Ocorre que na vida real esse “se ele soubesse” é uma condição impossível de satisfazer em casos como esses. Ninguém consegue garantir com certeza que uma ação específica irá produzir um determinado resultado social. A condenação do homem inocente poderia levar ao fim dos motins e linchamentos, mas talvez não. Ao contrário, talvez a mentira fosse descoberta depois de um pequeno período e novos conflitos eclodiram com ainda mais gravidade. Olhando dessa forma, a médio prazo, a condenação do homem inocente produziria um saldo gigantesco de sofrimento. 

Em relação ao cristãos jogados aos leões, um olhar mais cuidadoso para as consequências de diferentes cursos de ação dificilmente faria com que escolhêssemos espetáculos públicos de crueldade como uma festa que promove o bem-estar geral. Em primeiro lugar, ao fazer um cálculo utilitarista temos que diferenciar a intensidade do prazer e dor sentidos. O sofrimento para os cristãos não é da mesma intensidade do prazer sentido pelos espectadores. O sofrimento é prolongado e impacta a vida de familiares e, em alguma medida, da comunidade de pessoas cristãs. O prazer, ao contrário, é momentâneo e afeta apenas as pessoas que estão assistindo naquele momento. 

Mas isso não é o aspecto mais importante. Quais as consequências negativas de longo prazo para a cultura de uma sociedade que estimula a violência em espetáculos públicos? Não seria incorreto suspeitar que tais práticas estimulem uma despreocupação com o sofrimento e a vida humana de modo geral. Provavelmente ela seria uma sociedade menos empática e mais agressiva, de modo que geraria mais sofrimento do que uma sociedade que não estimula espetáculos dessa natureza.

Considerando que esses espetáculos eram financiados pelo Império Romano, um utilitarista perguntaria: que outras festas e festivais poderíamos financiar que promovem mais bem-estar? Caso os espetáculos públicos de punição fossem substituídos por outras festas, não haveria uma diminuição de bem-estar e prazer. Se a festa fosse melhor, talvez houvesse até um aumento. Por outro lado, certamente haveria uma redução significativa de sofrimento, já que não teríamos mais pessoas sendo mortas cruelmente para a diversão de muitos.

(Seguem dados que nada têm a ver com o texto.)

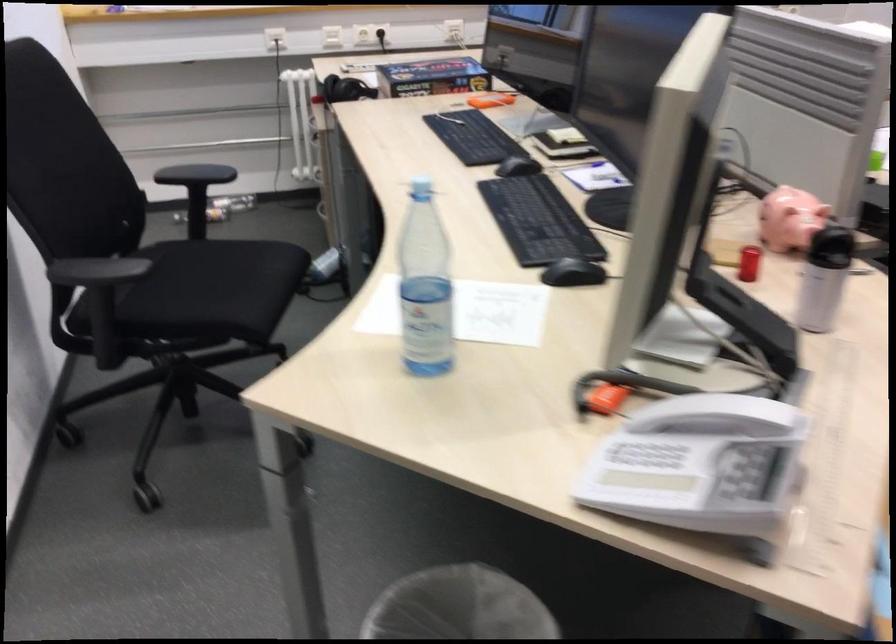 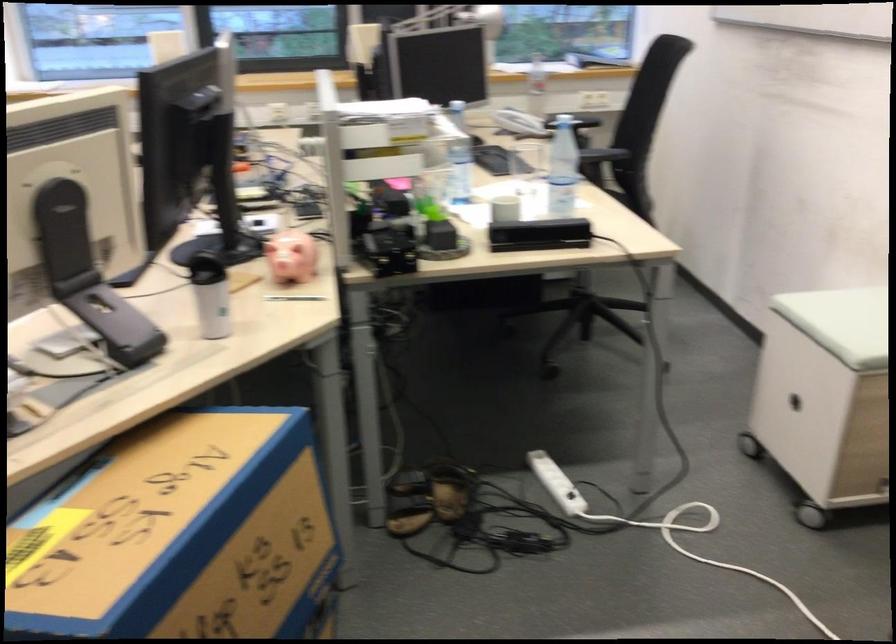 In the second image, find the point that corresponds to point 699,257 in the first image.

(88, 275) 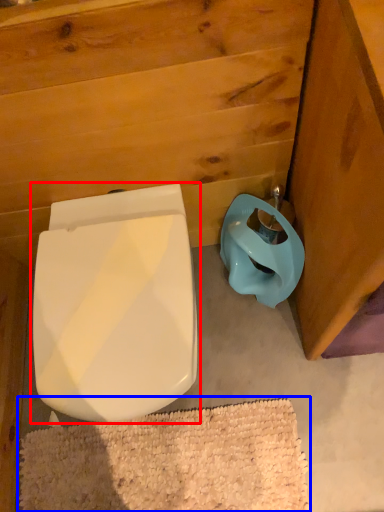 Question: Which of the following is the farthest to the observer, toilet (highlighted by a red box) or bath mat (highlighted by a blue box)?

Choices:
 (A) toilet
 (B) bath mat

Answer: (B) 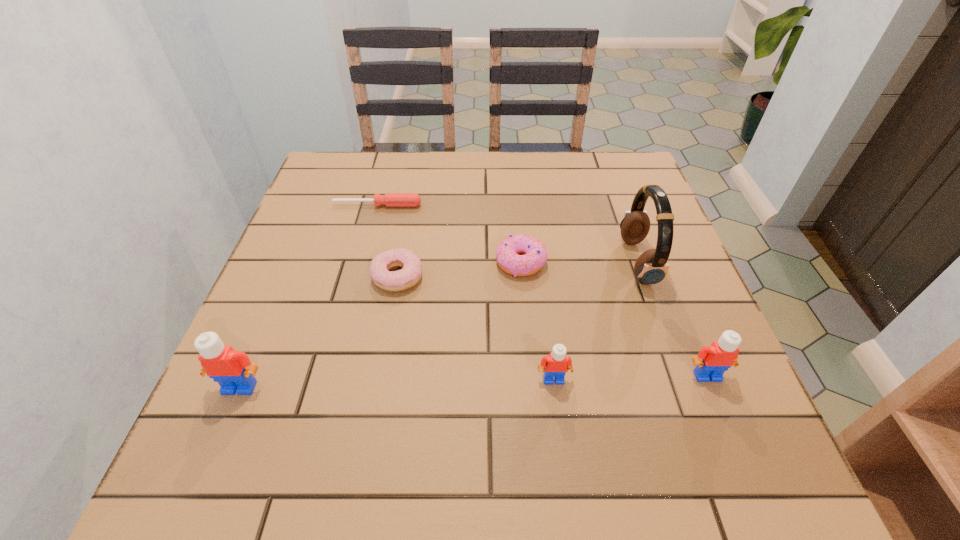 I want to click on the right doughnut, so click(535, 254).

You are a GUI agent. You are given a task and a screenshot of the screen. Output one action in this format:
    pyautogui.click(x=<x>, y=<y>)
    Task: Click on the shorter doughnut
    The height and width of the screenshot is (540, 960).
    Given the screenshot: What is the action you would take?
    pyautogui.click(x=410, y=274)

Identify the location of the second shortest object. (410, 274).

Find the location of `free point located on the right of the farthest object`. free point located on the right of the farthest object is located at coordinates (452, 205).

Find the location of a particular element. Image resolution: width=960 pixels, height=540 pixels. free space located on the ear cup of the headset is located at coordinates (449, 262).

Where is `free space located 0.300m on the ear cup of the headset`? free space located 0.300m on the ear cup of the headset is located at coordinates (493, 262).

Locate an element on the screen. This screenshot has width=960, height=540. blank area located on the ear cup of the headset is located at coordinates (567, 262).

At what (x,y) coordinates should I click in order to perform the action: click on free space located 0.350m on the left of the taller doughnut. Please return your answer as a coordinate pair (x, y). Looking at the image, I should click on (344, 262).

I want to click on vacant area situated on the back of the left doughnut, so click(x=406, y=227).

Identify the location of Lego situated at the left edge. This screenshot has width=960, height=540. (234, 372).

A lógica das respostas acima envolve dois pontos principais:

  1. As consequências devem ser avaliadas a longo prazo, considerando as múltiplas consequências, diretas e indiretas, que se seguem de uma ação.
  2. As ações devem ser avaliadas não apenas em pares (jogar os cristãos aos leões ou não), mas considerando múltiplas possibilidades (jogar os cristãos aos leões ou milhares de possíveis espetáculos públicos que poderiam trazer níveis de prazer equivalentes).

Referências

DAVENPORT, Caillan; MALIK, Shushma. Mythbusting Ancient Rome – throwing Christians to the lions. The Conversation. Disponível em: <https://theconversation.com/mythbusting-ancient-rome-throwing-christians-to-the-lions-67365>. Acesso em: 20 fev. 2023.

MCCLOSKEY, H. J. A non‐utilitarian approach to punishment. Inquiry, v. 8, n. 1-4, p. 249–263, 1965.

MULGAN, Tim. Utilitarismo. Petrópolis: Editora Vozes, 2012.

RACHELS, James; RACHELS, Stuart. Os Elementos da Filosofia Moral. Porto Alegre: AMGH Editora, 2013.